Croatian politician (born 1970)

Ladislav Ilčić (born 4 August 1970), is a Croatian politician and former violinist who served as a Member of the European Parliament from 2021 until 2024.

==Biography==

Ladislav Ilčić was born in Varaždin on 4 August 1970.

His father, Stanko Ilčić, is a doctor and former director of the Varaždin Health Center, also known as the leader of the Varaždin church choir Chorus liturgicus and a longtime associate of the Varaždin diocese.

He graduated from the Academy of Music in Zagreb, where he later completed his postgraduate studies, specializing in playing the violin. He joined the permanent ensemble of the symphony orchestra of the state radio and television broadcaster HRT. He was an occasional member of the mariachi band "El Combo".

In 2006 he co-founded, and in 2008 he became the chairman of the organization working for children "GROZD". He also became an instructor of pre-marriage courses. He was one of the initiators of the mass campaign to collect signatures for referendum which would create a constitutional prohibition against same-sex marriage.

He is the president of the Oak Party - Movement for a Successful Croatia (Hrast), which brings together political parties, civic associations and individuals traditionally, conservatively, nationally and democratically Christian.

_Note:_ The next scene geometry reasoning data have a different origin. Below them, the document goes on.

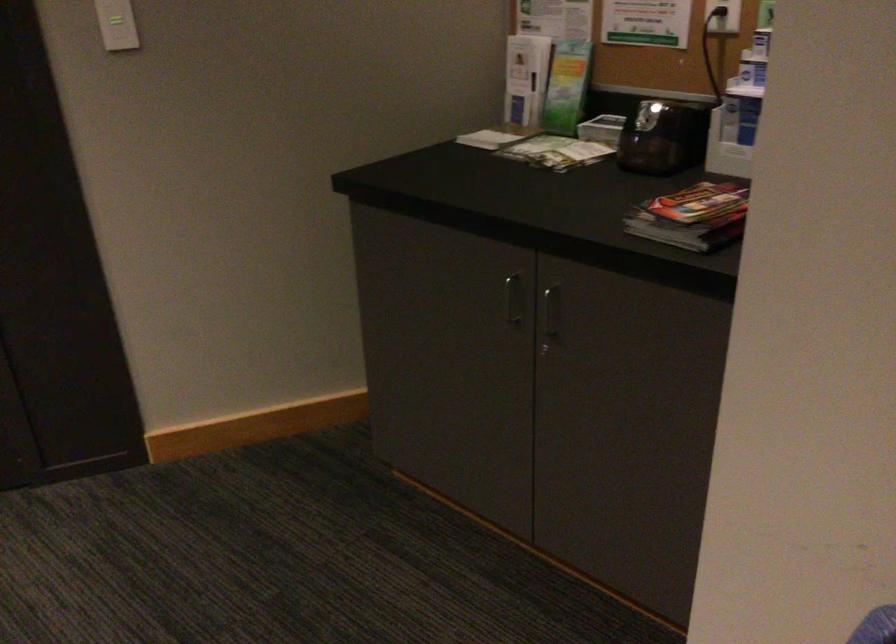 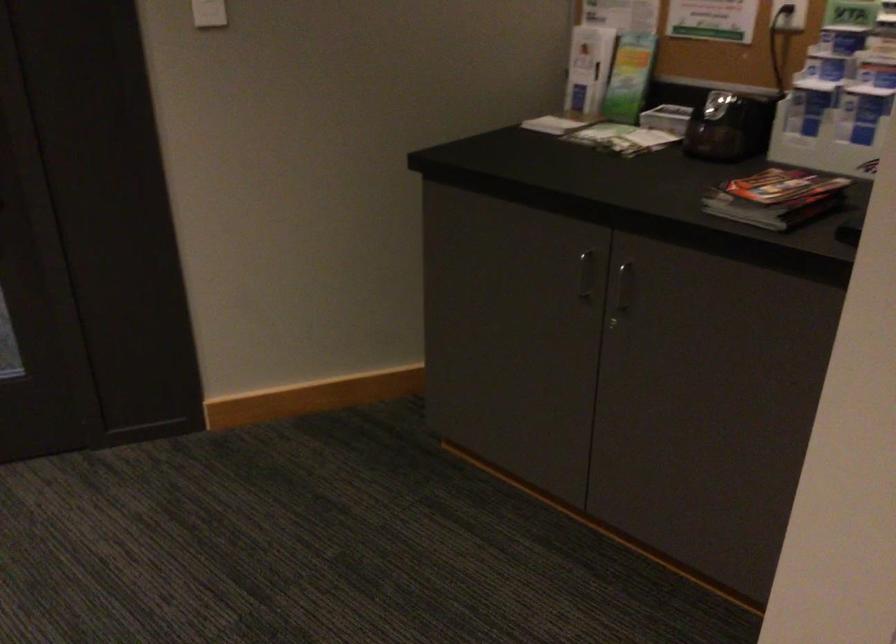 Question: Based on the continuous images, in which direction is the camera rotating? Reply with the corresponding letter.

Choices:
 (A) Left
 (B) Right
 (C) Up
 (D) Down

Answer: (B) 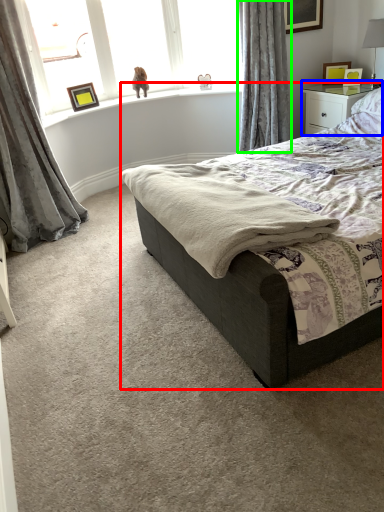 Question: Which is nearer to the bed (highlighted by a red box)? nightstand (highlighted by a blue box) or curtain (highlighted by a green box).

Choices:
 (A) nightstand
 (B) curtain

Answer: (A) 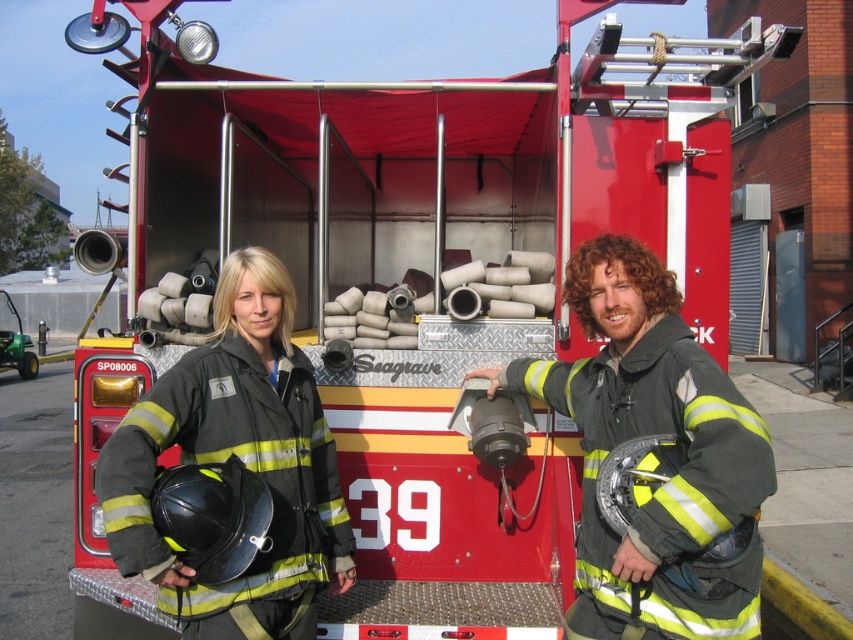 Consider the image. You are a photographer taking a group photo of the black matte uniform at right and the black matte uniform at left. Which firefighter should you position closer to the camera to ensure both appear the same height in the photo?

You should position the black matte uniform at left closer to the camera because the black matte uniform at right is taller than the black matte uniform at left. By moving the shorter firefighter forward, their apparent heights in the photo will be balanced.

You are a photographer trying to capture both firefighters in a clear photo. Since the black matte uniform at right and the black matte uniform at left are overlapping, which one is blocking the view of the other?

The black matte uniform at right is positioned over the black matte uniform at left, so the black matte uniform at right is blocking the view of the black matte uniform at left. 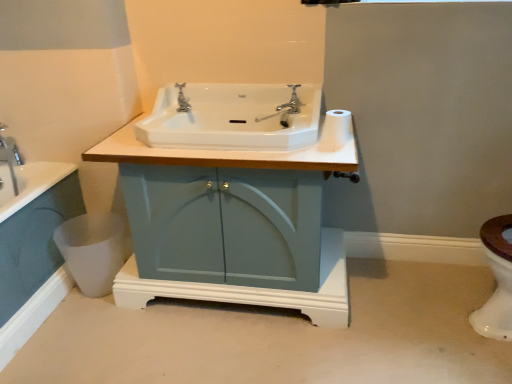 The height and width of the screenshot is (384, 512). Find the location of `free space to the left of chrome metallic faucet at upper center`. free space to the left of chrome metallic faucet at upper center is located at coordinates (256, 116). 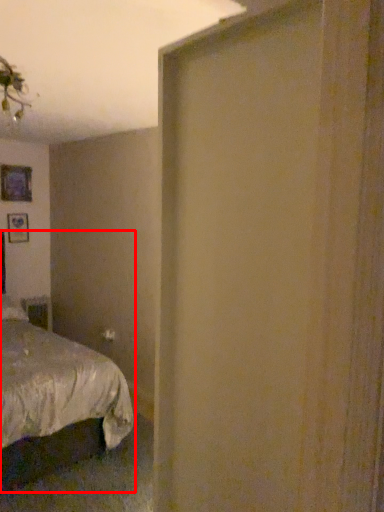 Question: From the image's perspective, what is the correct spatial relationship of bed (annotated by the red box) in relation to picture frame?

Choices:
 (A) above
 (B) below

Answer: (B)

He was the holder of the Oak list in the first Croatian elections for the European Parliament in 2013. In the same year, he was the Oak candidate in the elections for the mayor of Varaždin, where he won fourth place with 7.89% of the vote.

He was the president of the Committee for Education, Health and Social Welfare in the Varaždin City Council.

He then introduced his party to the Patriotic Coalition established around the Croatian Democratic Union. From the list in the 2015 elections, Ilčić was elected a member of the Croatian Parliament. He sat in the Croatian parliament until 2016. Later, he did not achieve success in elections within the committees organized by right-wing parties.

On 1 July 2021, Ilčić became a Member of the European Parliament to replace Ruža Tomašić, who had resigned.